NORWALK, Conn. – It might be easier for Norwalk to pay its expenses if the tax assessments had been done fairly, a Norwalk citizen said recently.

The man, who does not want to be named, had researched commercial sales between 2008 and 2011 and found a large discrepancy between the assessed value and the money garnered by sellers – properties appear to be undervalued, he said.

But a Stamford tax attorney said that, while mistakes could have been made, a discrepancy could be attributable to factors other than a deliberate under assessment.

Norwalk doesn’t have a cost problem, it has a revenue problem, the Norwalk taxpayer said.

“As a homeowner, our property taxes are much higher than the surrounding, much wealthier towns and I certainly do not wish to pay more in taxes!” the man said in an email. “Yes, the state should provide more funding for our schools, but that is not the only reason for our revenue shortfall. I believe the answer lies within the property revaluation conducted in 2008. As one who follows the real estate sales in Norwalk, I have noticed for some time that what appears to be a large discrepancy in recorded commercial real estate sales values versus the city’s valuation of the properties for taxing purposes.”

He had compiled four years of sales data, from 2008 to 2011. Of the 132 commercial sales, about 66 percent were sold well above the city’s assessed value, about 19 percent higher on average.

His calculations showed at least $9 million in additional revenue per year would have been obtained if the properties had been assessed 19 percent higher.

Stamford attorney James M. Rubino, who boasts 31 years of experience in tax law, said those conclusions don’t take into account that tax assessments are for 70 percent of the value of the property in question.

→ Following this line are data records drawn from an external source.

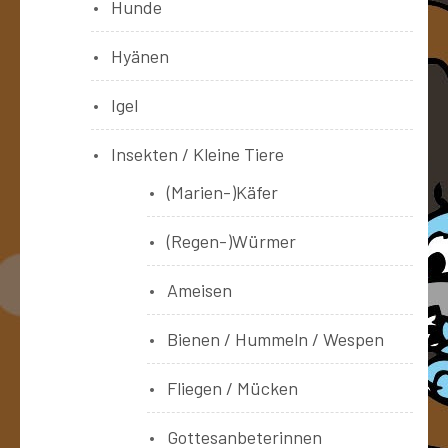
Hunde
Hyänen
Igel
Insekten / Kleine Tiere
(Marien-)Käfer
(Regen-)Würmer
Ameisen
Bienen / Hummeln / Wespen
Fliegen / Mücken
Gottesanbeterinnen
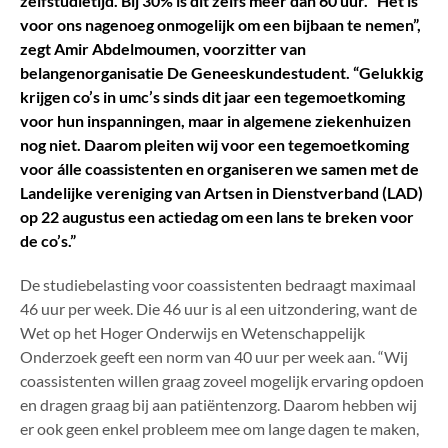
zelfstudietijd. Bij 30% is dit zelfs meer dan 60 uur. “Het is
voor ons nagenoeg onmogelijk om een bijbaan te nemen”,
zegt Amir Abdelmoumen, voorzitter van
belangenorganisatie De Geneeskundestudent. “Gelukkig
krijgen co’s in umc’s sinds dit jaar een tegemoetkoming
voor hun inspanningen, maar in algemene ziekenhuizen
nog niet. Daarom pleiten wij voor een tegemoetkoming
voor álle coassistenten en organiseren we samen met de
Landelijke vereniging van Artsen in Dienstverband (LAD)
op 22 augustus een actiedag om een lans te breken voor
de co’s.”
De studiebelasting voor coassistenten bedraagt maximaal
46 uur per week. Die 46 uur is al een uitzondering, want de
Wet op het Hoger Onderwijs en Wetenschappelijk
Onderzoek geeft een norm van 40 uur per week aan. “Wij
coassistenten willen graag zoveel mogelijk ervaring opdoen
en dragen graag bij aan patiëntenzorg. Daarom hebben wij
er ook geen enkel probleem mee om lange dagen te maken,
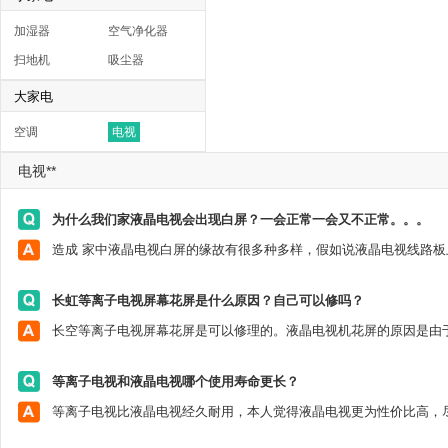
加湿器
空气净化器
扫地机
吸尘器
大家电
空调
电视
电视**
为什么我们家液晶电视会出现白屏？一会正常一会又不正常。。。
长虹等离子电视屏幕花屏是什么原因？自己可以修吗？
等离子电视和液晶电视哪个使用寿命更长？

While the appraisal was effective on Oct. 1, 2008, just after there “were a lot of very severe events that happened in a compact period of time,” a good appraiser would take that into account and adjust the appraisals accordingly, he said.

Norwalk could, if it wanted to, do a reval more often than it does it now, if it had the political will to do so, he said. Revaluation is a costly process.

The Norwalk taxpayer said he had taken the discrepancy into account. The analysis was based on the 100 percent valuation by the city, not the 70 percent figure.

Rubino said he has been involved in Stamford government, which gives him insight into the thought process behind an appraisal.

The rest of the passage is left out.